La sua voce si perse nel tornado. Uno scossone lo scaraventò contro la parete, buttandogli addosso un altro peso. Una delle due ragazze del fondo, stavolta – gli strillava nell'orecchio con quanto fiato aveva in corpo. Caddero bicchieri, computer, bagagli a mano.
«Levati!»
Dov'erano gli altri?
La pressione lo schiacciò, togliendogli il respiro, e l'inclinazione del jet mutò ancora. Stavano precipitando.
Uno sfortunato incidente, avrebbero scritto i giornali; cedimento strutturale. Sordo, cieco, maledisse Vorkov e gridò il nome di Wolborg.

Alcuni costoloni rocciosi emersero dalle nubi e si frapposero fra la terra e il jet, colpendolo, rallentandone l'impeto.

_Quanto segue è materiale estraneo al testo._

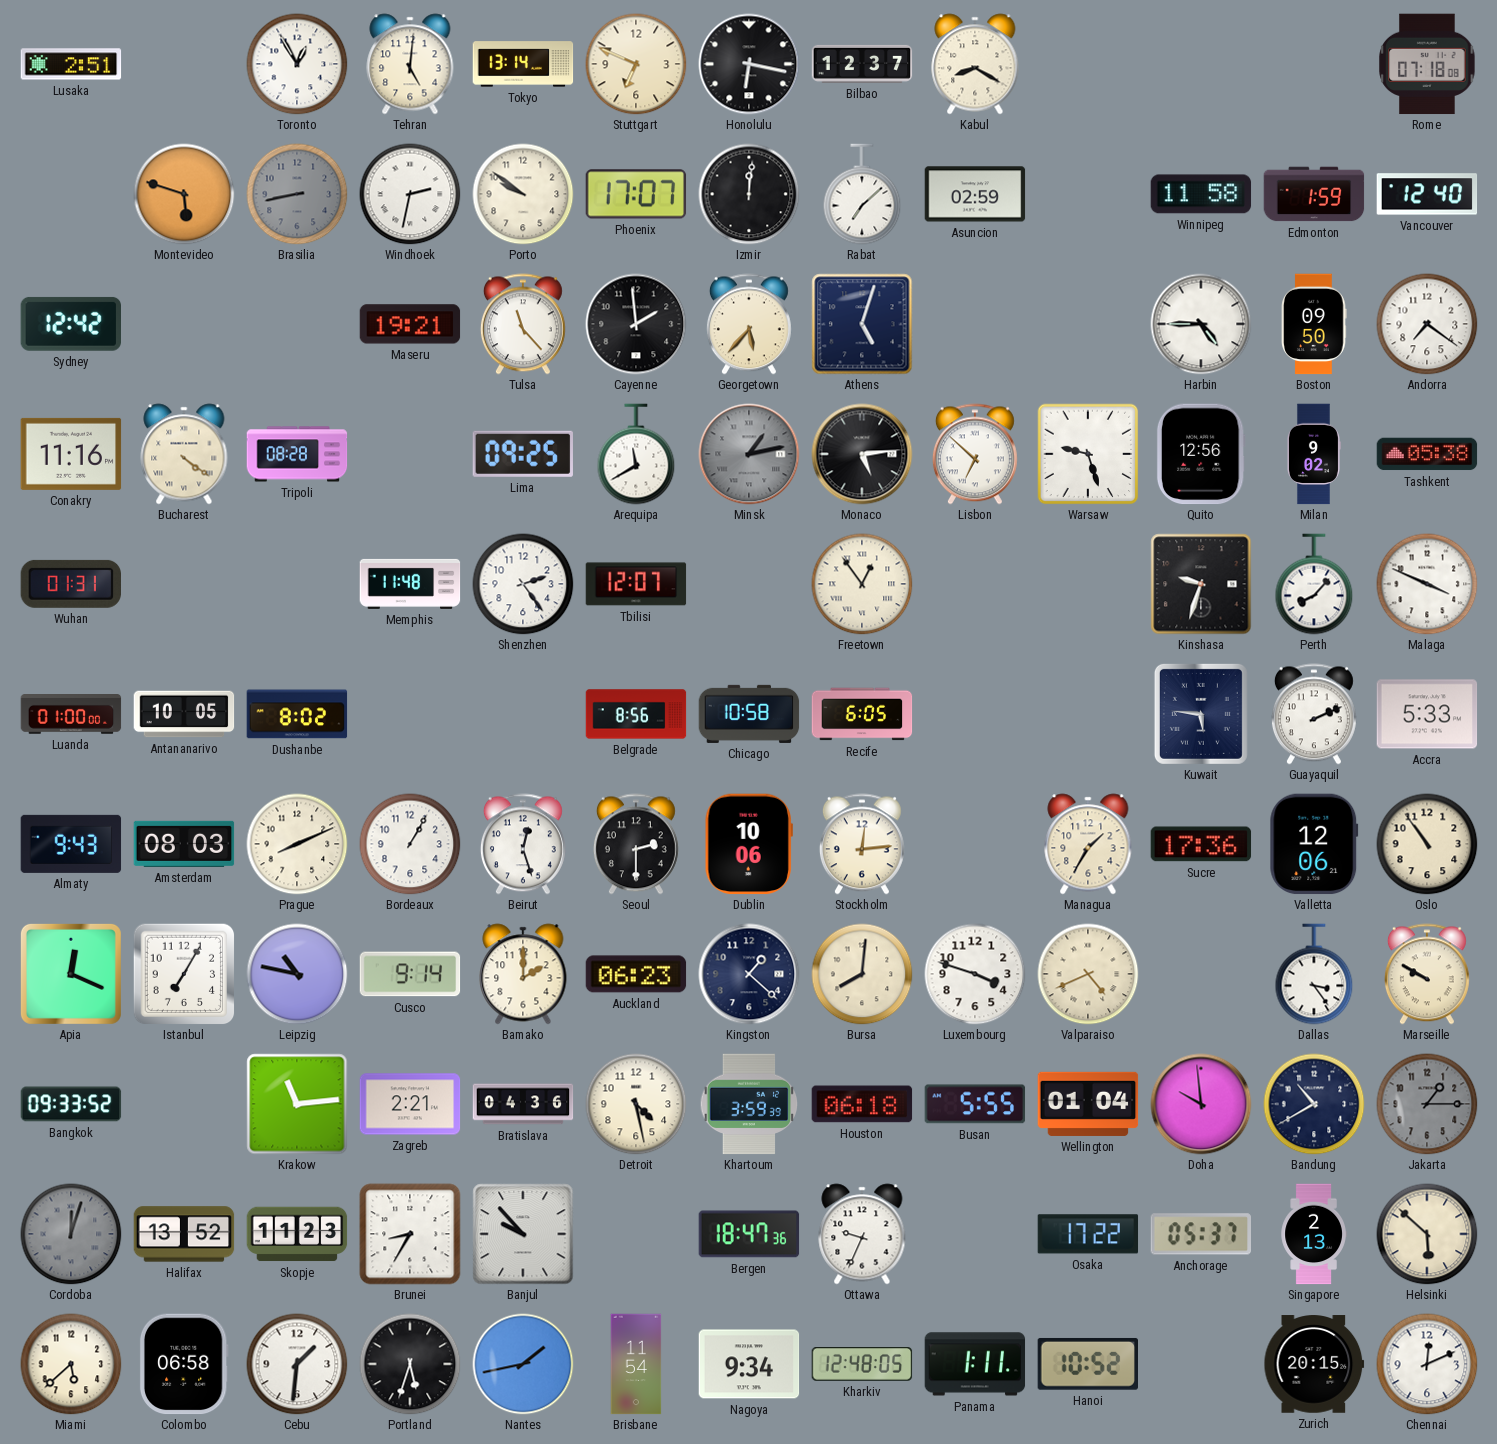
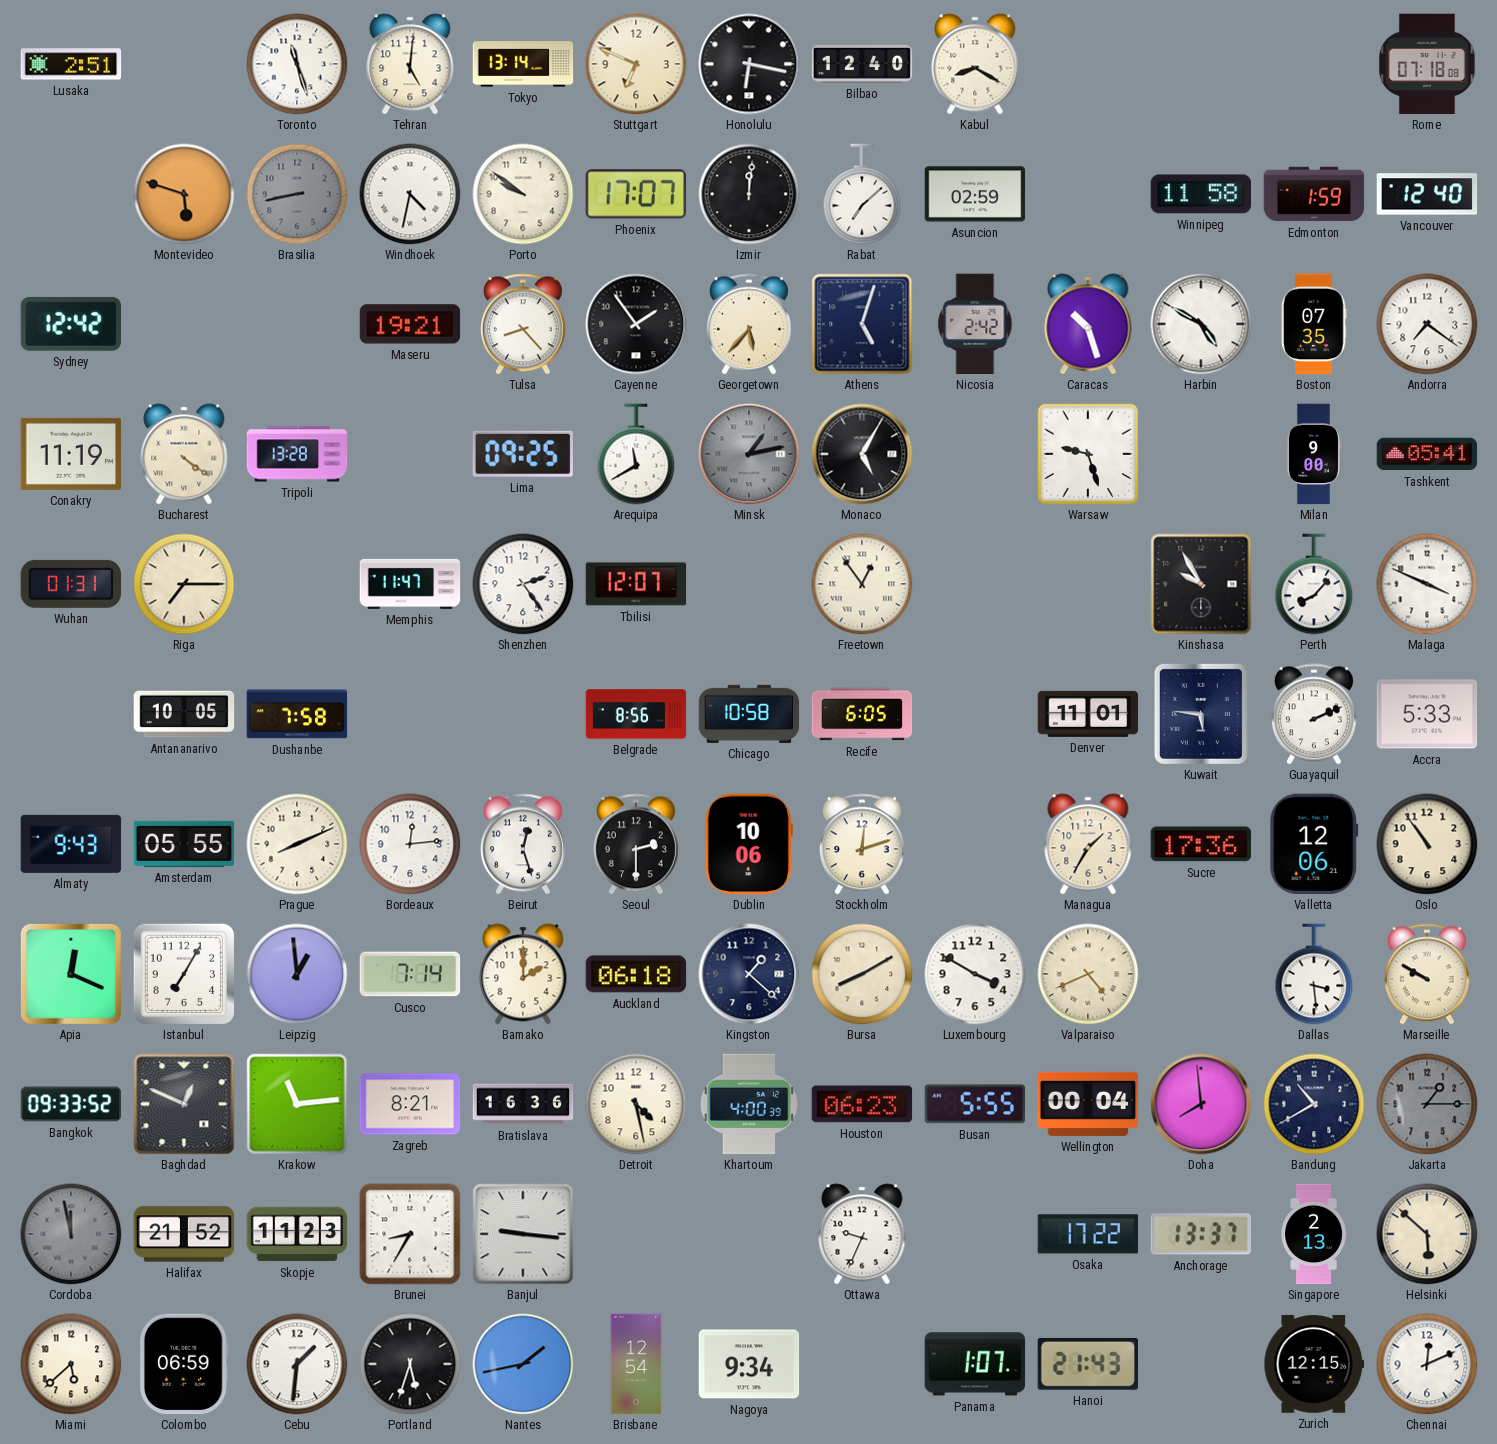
Toronto: 12:55 -> 11:27
Bilbao: 12:37 -> 12:40
Windhoek: 2:32 -> 4:32
Tulsa: 11:23 -> 8:23
Cayenne: 1:59 -> 1:54
Nicosia: none -> 2:42
Caracas: none -> 10:27
Harbin: 4:45 -> 4:50
Boston: 09:50 -> 07:35
Conakry: 11:16 -> 11:19
Tripoli: 08:28 -> 13:28
Monaco: 5:14 -> 5:05
Lisbon: 6:52 -> none
Quito: 12:56 -> none
Milan: 9:02 -> 9:00
Tashkent: 05:38 -> 05:41
Riga: none -> 7:15
Memphis: 11:48 -> 11:47
Kinshasa: 9:33 -> 9:55
Luanda: 01:00 -> none
Dushanbe: 8:02 -> 7:58
Denver: none -> 11:01
Amsterdam: 08:03 -> 05:55
Bordeaux: 1:05 -> 12:14
Stockholm: 12:14 -> 12:12
Leipzig: 10:47 -> 12:59
Cusco: 9:14 -> 7:14
Auckland: 06:23 -> 06:18
Bursa: 8:01 -> 8:10
Luxembourg: 3:48 -> 3:50
Dallas: 3:24 -> 3:29
Baghdad: none -> 12:49
Zagreb: 2:21 -> 8:21
Bratislava: 04:36 -> 16:36
Khartoum: 3:59 -> 4:00
Houston: 06:18 -> 06:23
Wellington: 01:04 -> 00:04
Doha: 9:59 -> 7:59
Cordoba: 12:03 -> 11:58
Halifax: 13:52 -> 21:52
Banjul: 9:53 -> 9:16
Bergen: 18:47 -> none
Anchorage: 05:37 -> 13:37
Colombo: 06:58 -> 06:59
Brisbane: 11:54 -> 12:54
Kharkiv: 12:48 -> none
Panama: 1:11 -> 1:07
Hanoi: 10:52 -> 21:43
Zurich: 20:15 -> 12:15
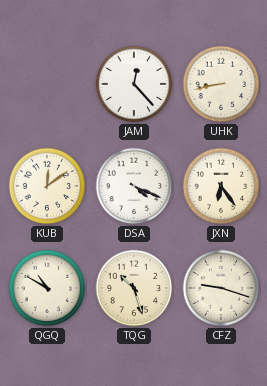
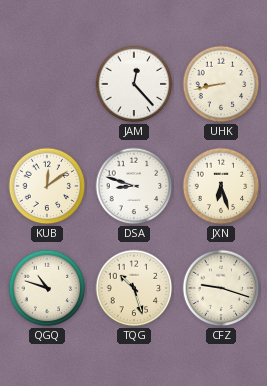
DSA: 4:19 -> 8:48
JXN: 6:24 -> 6:27
QGQ: 10:50 -> 10:48
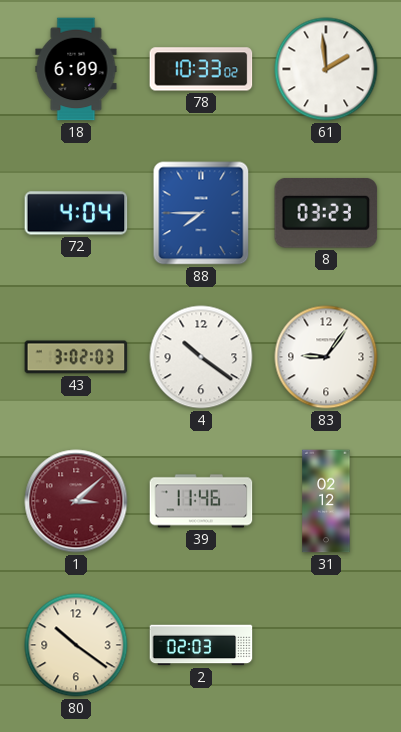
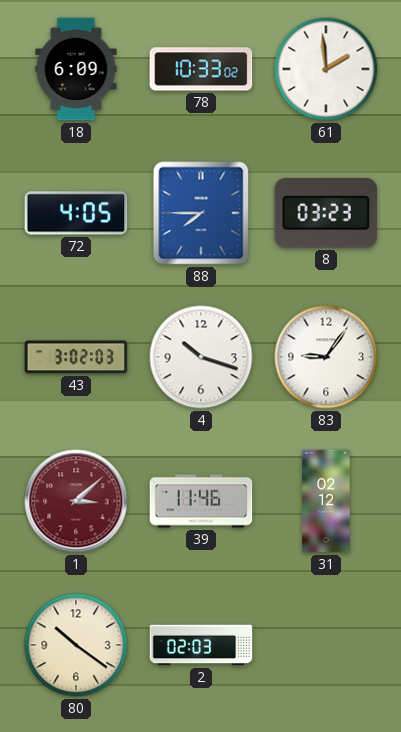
72: 4:04 -> 4:05
4: 10:21 -> 10:18
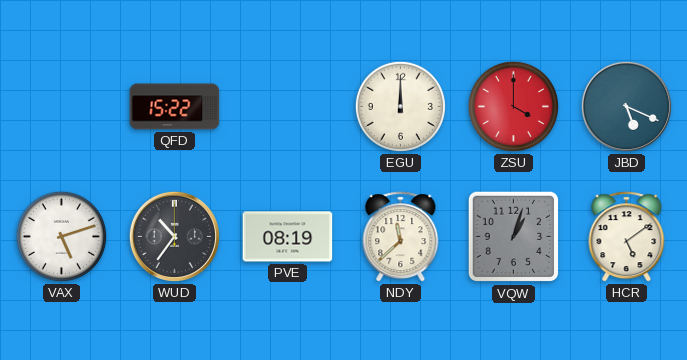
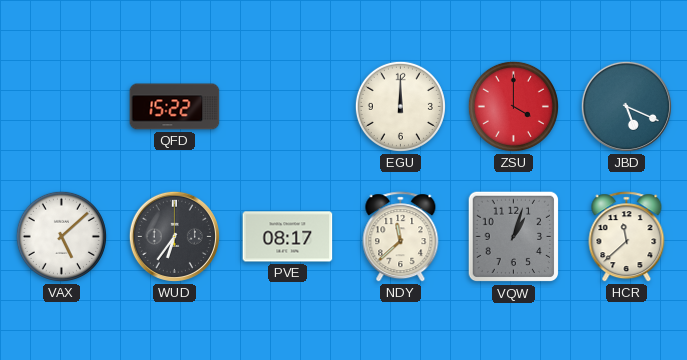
VAX: 5:12 -> 5:08
WUD: 10:36 -> 6:36
PVE: 08:19 -> 08:17
HCR: 5:09 -> 11:38
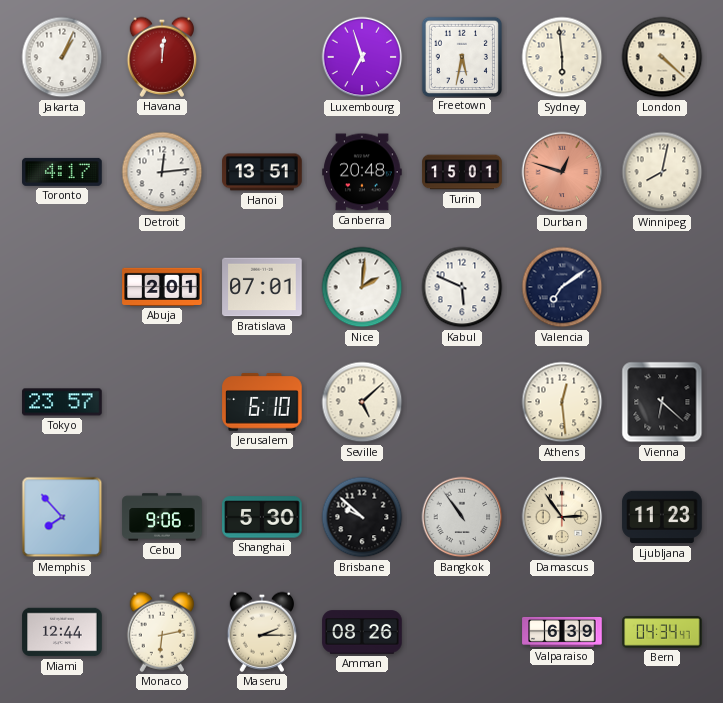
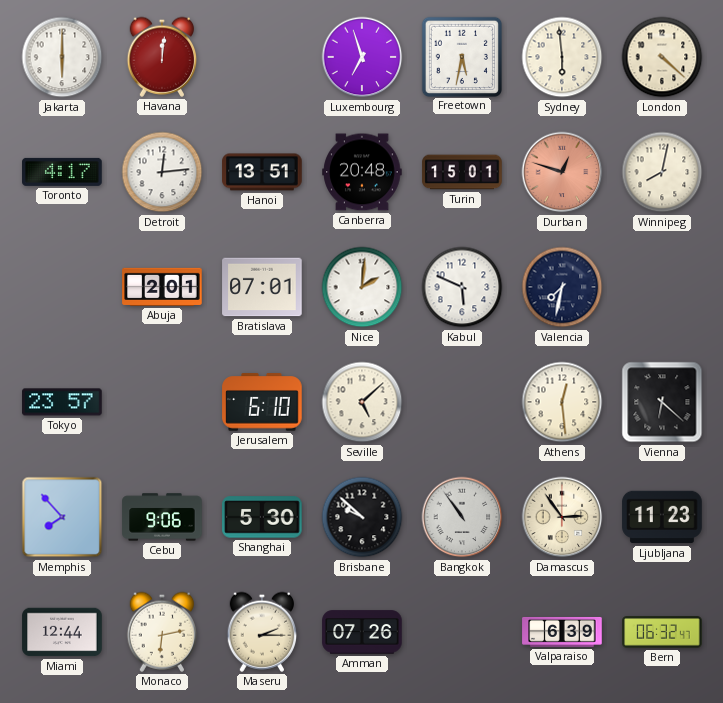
Jakarta: 1:04 -> 6:00
Valencia: 7:09 -> 7:32
Amman: 08:26 -> 07:26
Bern: 04:34 -> 06:32
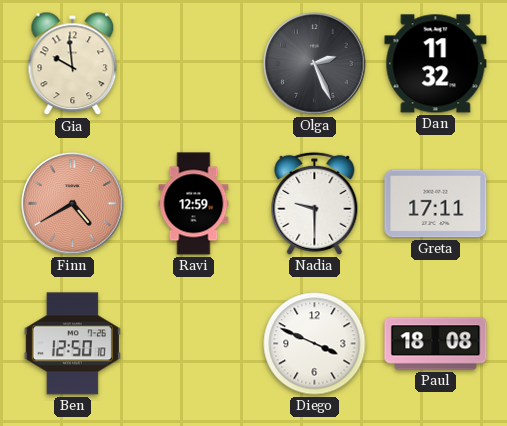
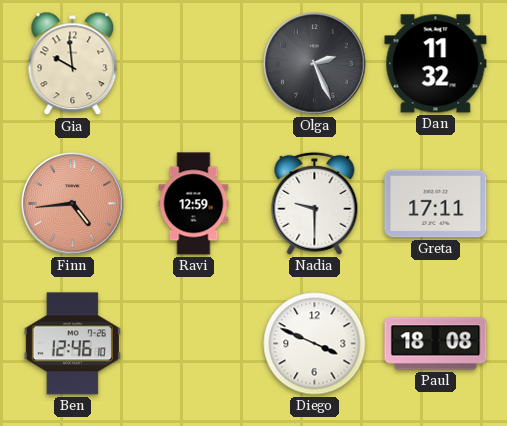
Finn: 4:40 -> 4:44
Ben: 12:50 -> 12:46
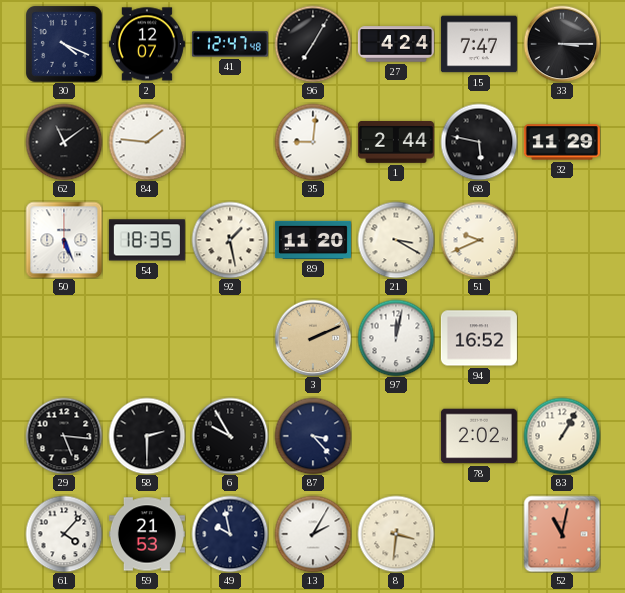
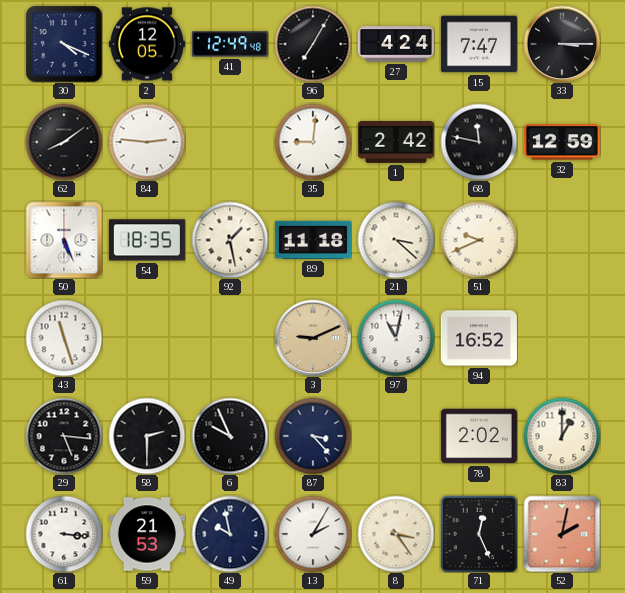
2: 12:07 -> 12:05
41: 12:47 -> 12:49
62: 11:09 -> 8:09
84: 1:46 -> 2:46
1: 2:44 -> 2:42
68: 5:47 -> 11:47
32: 11:29 -> 12:59
89: 11:20 -> 11:18
21: 3:20 -> 3:22
43: none -> 11:27
3: 2:11 -> 9:11
97: 12:02 -> 11:02
6: 9:55 -> 9:56
83: 1:05 -> 1:00
61: 4:07 -> 3:16
8: 3:31 -> 3:24
71: none -> 12:26
52: 11:02 -> 2:02
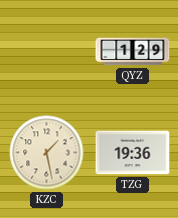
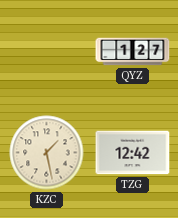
QYZ: 1:29 -> 1:27
TZG: 19:36 -> 12:42
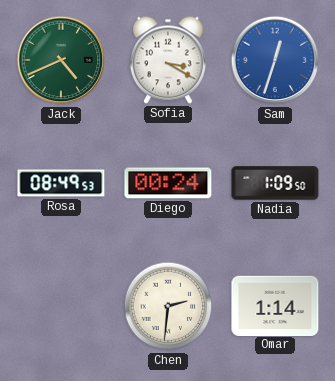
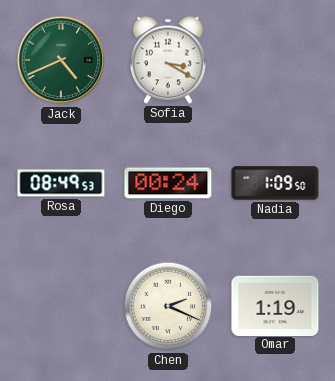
Sam: 12:33 -> none
Chen: 2:31 -> 2:19
Omar: 1:14 -> 1:19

Con un coraggioso sforzo, il pilota seppe riprendere il controllo quel tanto che bastava per presentare al suolo la pancia. All'impatto, i carrelli d’atterraggio si spezzarono. Il velivolo strisciò avanti, spaccato in due, ruotando su se stesso. Porgeva il fianco sinistro quando l’altopiano finì.
Di colpo, tutto tacque. I telai scricchiolarono.
Attraverso le nebbie di una concussione, Yuriy sentì un fiotto di sangue scendergli sugli occhi. Il pavimento era rosso quando si deformò.
Con una forza irresistibile, il jet privato della BBA Corporation rovinò nella gola sottostante e si schiantò di muso, accartocciandosi come un giocattolo.